A weather window opened up per the models 5 days in advance. It featured easterly and sunny flow north of the Pyrenees, extending all the way to Galician Spain, where things might be murky in Portugal. From that initial prognostication until execution, the forecast delivered exactly as it said it would, almost down to time of day. I could get to Spain, except it would involve 50% more distance yet, seductively, it would involve a flight along the northern coast of Spain, which I had longed to do for some time.
For day one, I could have just aimed for Biarritz by crossing central France direct. The thought was repulsive. Late March features dull, hazy landscapes bereft of clear air, green, and snow. I wanted badly to go down the Mediterranean, along the Pyrenees, and then to stop at the Atlantic. I think the bee in my bonnet was predominately a visit to the Pyrenees, as I had not been there in some time. Memories have a way of warping perspective over time. Were the Pyrenees that majestic, beautiful, rugged, and dangerous? Aren’t they kind of short? Is there any real snow? Were you a naïve drama queen? After a silly amount of time making love to the Alps, one could understand where the Pyrenees might have been a beginner league.
At any rate, there was a small corner that I never did fly to, in the northwest.

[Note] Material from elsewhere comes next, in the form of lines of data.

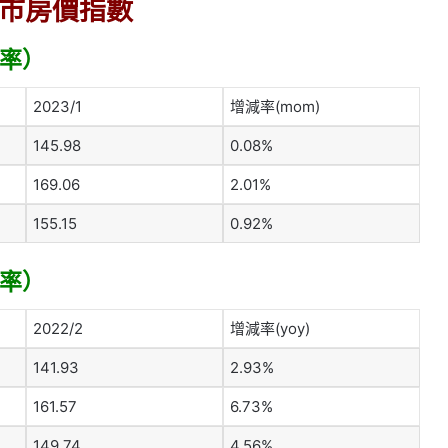
市房價指數
減率）
2023/1
增減率(mom)
145.98
0.08%
169.06
2.01%
155.15
0.92%
減率）
2022/2
增減率(yoy)
141.93
2.93%
161.57
6.73%
149.74
4.56%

Due to French park restricted areas and limited range of the PA-11, it would have meant two fuel stops and a full, long day just to see a small area. This time, with the new toy, I wanted to see it, so I think that is what drove the exertion of effort to prolong an already prolonged itinerary.
The result was breathtaking, and instructive that my initial perspective of the Pyrenees years ago remains correct. Everything from when a Ryanair 737 nearly blew my airplane to smithereens in Beziers to the Pyrenees, to a majestic sunset over the Atlantic in French Basque Country was quite pretty.
Approaching the eastern Pyrenees. I flew into the valley in the center of the image when I first moved from Germany in 2016, with the PA-11. It was singlehandedly the most difficult flight I had ever taken, as I conquered massive unknowns and obstacles. Now I am here again, in another airplane, in an act ostensibly derived of pleasure and novelty. My how times change. I expected none of these adventures before they began…
Approaching the western Pyrenees, above the clouds, at 11,000 feet. I would have been too afraid to do something like this so late in the evening so far from home in the PA-11 years ago. Equipment matters similarly as experience.
Sunset over the French Atlantic, with Spain on the left horizon. I have been told that French people are “either Atlantic or Mediterranean,” meaning that is where they choose to go on holiday; they usually stick to one or the other. I must say I am definitely an Atlantic person if I had to choose. The majesty of large swells, salt air, and cold sea is wonderful.